The Teachings of Travel

31 October 2015

Our family has been on a few cruises in our day. They were kind of our thing for a while, our vacation shtick. We're a family of many personalities, and cruising gave us the freedom to do our own things with only a handful of obligatory meet-ups, like the occasional family dinner or shore excursion. Those rare occasions aside, we were pretty much on our own. We preferred it that way. And so, we cruised.

Fast track to 2015. It's been nearly seven years since our last family cruise. Our mom turned the big 6-0 this August--shout out to Mom: HBD, Ma!--and she's been itching for a family birthday trip. Having a bias for Norwegian's freestyle cruising (eat when you want, where you want), we booked a seven-day cruise on the NCL Pearl and embarked on an Alaskan voyage over Labor Day weekend. We hopped from port to port, wandering through small seaside towns filled with salmon markets and tourist shops manned by "seasonal Alaskans" employed solely for the summer rush. We traveled by car, boat and train to see the sites, search for wildlife, and learn the history of these tiny towns.

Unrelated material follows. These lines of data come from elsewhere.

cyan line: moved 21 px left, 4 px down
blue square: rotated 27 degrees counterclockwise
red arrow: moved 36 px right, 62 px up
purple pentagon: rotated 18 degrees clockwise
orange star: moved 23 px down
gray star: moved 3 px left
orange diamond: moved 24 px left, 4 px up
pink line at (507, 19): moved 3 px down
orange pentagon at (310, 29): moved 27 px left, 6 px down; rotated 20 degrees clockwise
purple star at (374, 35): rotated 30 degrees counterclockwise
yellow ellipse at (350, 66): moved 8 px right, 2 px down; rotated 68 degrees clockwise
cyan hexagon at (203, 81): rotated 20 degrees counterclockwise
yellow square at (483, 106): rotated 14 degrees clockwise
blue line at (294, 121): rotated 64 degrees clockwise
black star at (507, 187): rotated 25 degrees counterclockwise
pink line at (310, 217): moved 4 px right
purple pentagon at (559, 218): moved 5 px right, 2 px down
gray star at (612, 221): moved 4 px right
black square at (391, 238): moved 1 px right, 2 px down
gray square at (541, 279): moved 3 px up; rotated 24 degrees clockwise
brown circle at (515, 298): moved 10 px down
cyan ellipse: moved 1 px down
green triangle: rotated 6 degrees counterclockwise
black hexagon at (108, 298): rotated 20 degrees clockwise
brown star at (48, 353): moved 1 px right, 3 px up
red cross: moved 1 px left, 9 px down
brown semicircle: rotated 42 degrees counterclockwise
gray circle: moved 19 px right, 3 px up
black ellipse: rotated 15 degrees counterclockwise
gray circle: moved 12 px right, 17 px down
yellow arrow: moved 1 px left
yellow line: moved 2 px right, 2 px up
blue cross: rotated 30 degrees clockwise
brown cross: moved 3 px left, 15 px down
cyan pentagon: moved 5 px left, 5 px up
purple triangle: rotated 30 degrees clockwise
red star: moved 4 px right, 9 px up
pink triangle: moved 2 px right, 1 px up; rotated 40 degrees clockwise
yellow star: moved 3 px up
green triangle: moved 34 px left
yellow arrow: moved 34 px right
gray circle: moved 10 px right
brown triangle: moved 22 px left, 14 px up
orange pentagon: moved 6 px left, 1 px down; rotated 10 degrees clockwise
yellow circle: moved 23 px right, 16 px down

But just a few nautical knots into our journey I quickly realized the perks I once relished about cruising--endless meals, open sea sunbathing, and an agenda-free lifestyle aboard the ship--just didn't strike my enthusiasm the way it once did in my teenage years. 

Rather, I returned to land seven days later with a burning desire to leave home again, even more-so than when we embarked. This wasn't the ordinary feeling of travel rebound. You know, the itch so many of us get after an incredible adventure, to plan another bucket-list trip and get out of Dodge before your usual routine sets in? No, this felt empty, and I just couldn't shake it. While seven days at sea was just what Mom ordered, for one reason or another the cruise just didn't satisfy my travel itch. 

Now, time out. I realize what a brat I sound like for writing that. I'm privileged to have the opportunity to travel, take a break from work, and spend time with my family. I'm very grateful for this, and I don't regret the cruise in the least. It was so nice to be with loved ones and soak in the beauty of Alaska, all while delighting my mom on a trip she's been craving for months. 

Though, it's hard for me to ignore what this trip taught me about my own cravings, and how important it is to really feed our passions in life. For some, passion comes in the form of art, or maybe sport. For me, it's exploration and travel. And, until this cruise, I didn't realize just what that meant or how deep that passion runs through me. My desire is one that requires me to connect with a culture or independently navigate a new landscape, and only when I can authentically experience this new experience and really soak in the scenery am I truly satisfied. As I've come to learn, this hasn't always been the case. But the older I get, the more my cravings beg for slow travel and authentic experiences. 

It's important to often put others' desires before our own, but it's also important to acknowledge what it takes to understand our passions, fulfill our individual desires, and then prioritize and truly satisfy them. After all, we work hard to earn a life we love. And I don't find it to be a privilege to feel alive, rather a necessity.